De grotere zorg is dat veel economische pijlers van de EU onder ongekende druk staan: hoge energieprijzen, een afnemende industriële capaciteit, achterblijvende technologische vooruitgang ten opzichte van zowel de VS als Azië, en verdeeldheid tussen lidstaten over strategische kwesties zoals investeringscontroles, het verminderen van de afhankelijkheid van externe leveranciers of het ontwikkelen van technologische waardeketens.
In deze context is de bewering dat de EU de "grootste verliezer" zou kunnen worden in de nieuwe geopolitieke orde niet ongegrond. De VS die haar veiligheidsbeleid heroriënteert naar mondiale geostrategische prioriteiten; de steeds sterkere economische concurrentie van China; en de noodzaak voor Europa om zelfredzamer te zijn in het licht van veiligheidsonzekerheden – dit alles zet de EU onder druk om haar strategische denken daadkrachtiger en krachtiger dan ooit tevoren aan te passen.
Wat moet Europa doen?
Terugkomend op de nieuwe Amerikaanse nationale veiligheidsstrategie benadrukken veel experts dat de kernvraag niet is hoe de VS Europa bekritiseert, maar hoe Europa zal reageren. In de context van toenemende geopolitieke concurrentie kan de EU haar rol alleen waarmaken als ze haar interne capaciteit versterkt, met name op twee pijlers: economische kracht en institutionele solidariteit.

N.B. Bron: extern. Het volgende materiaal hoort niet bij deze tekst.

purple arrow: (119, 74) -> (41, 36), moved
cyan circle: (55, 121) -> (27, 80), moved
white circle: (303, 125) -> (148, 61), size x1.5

Volgens het Europees Beleidscentrum (EPC) heeft het continent allereerst behoefte aan een sterkere en meer uniforme economische strategie. De sterke afhankelijkheid van de EU van externe toeleveringsketens – van strategische grondstoffen en halfgeleiders tot groene technologie – maakt haar kwetsbaar voor beleidswijzigingen van grootmachten. De lessen uit recente verstoringen in de toeleveringsketen laten zien dat Europa haar zelfredzaamheid op belangrijke gebieden moet vergroten.
Op basis daarvan deed de EPC een aantal belangrijke aanbevelingen, waaronder: het opzetten van mechanismen voor het waarborgen van de economische veiligheid op Europees niveau, het vormen van een gemeenschappelijk strategisch investeringsfonds, het verbeteren van de capaciteit om risico's in de toeleveringsketen te reserveren en te beheersen, en het harmoniseren van de regelgeving inzake investeringscontrole en bescherming van sleuteltechnologieën.
Tegelijkertijd moet het institutionele model van de EU worden versterkt om urgente kwesties sneller aan te pakken. Wanneer sommige lidstaten een andere aanpak hanteren voor economische zekerheid of relaties met belangrijke partners, loopt Europa waarschijnlijk achter. Daarom moet de EU het concept van "strategische autonomie" verduidelijken, van aspiraties overgaan op concrete acties en daadkrachtigere coördinatiemechanismen creëren om te voorkomen dat elk land zijn eigen strategie volgt.
Deze inschatting is vergelijkbaar met wat de voormalige Italiaanse premier Mario Draghi in september 2024 in zijn rapport over het concurrentievermogen van de EU aangaf, met name het idee om een "industrieel-technologische alliantie" en een gezamenlijk investeringsmechanisme te vormen om economische kracht op EU-niveau te creëren. Maar het idee van Draghi is al meer dan een jaar alleen op papier gebleven.
De verschillen in belangen tussen Noord en Zuid, de zorgen over de fiscale lasten en de bedenkingen bij het idee van industriële convergentie maken het gemakkelijk dat coördinatie-inspanningen op EU-niveau vastlopen. Omdat nationale programma's nog steeds fragmentarisch worden uitgevoerd, vindt Europa het moeilijk om een uniforme investeringsstructuur op te bouwen – de minimale voorwaarde voor een sprong voorwaarts in strategische waardeketens. En deze vertraging zorgt ervoor dat de EU kostbare tijd verliest in de onvoorspelbare wereldwijde economisch-technologische concurrentie.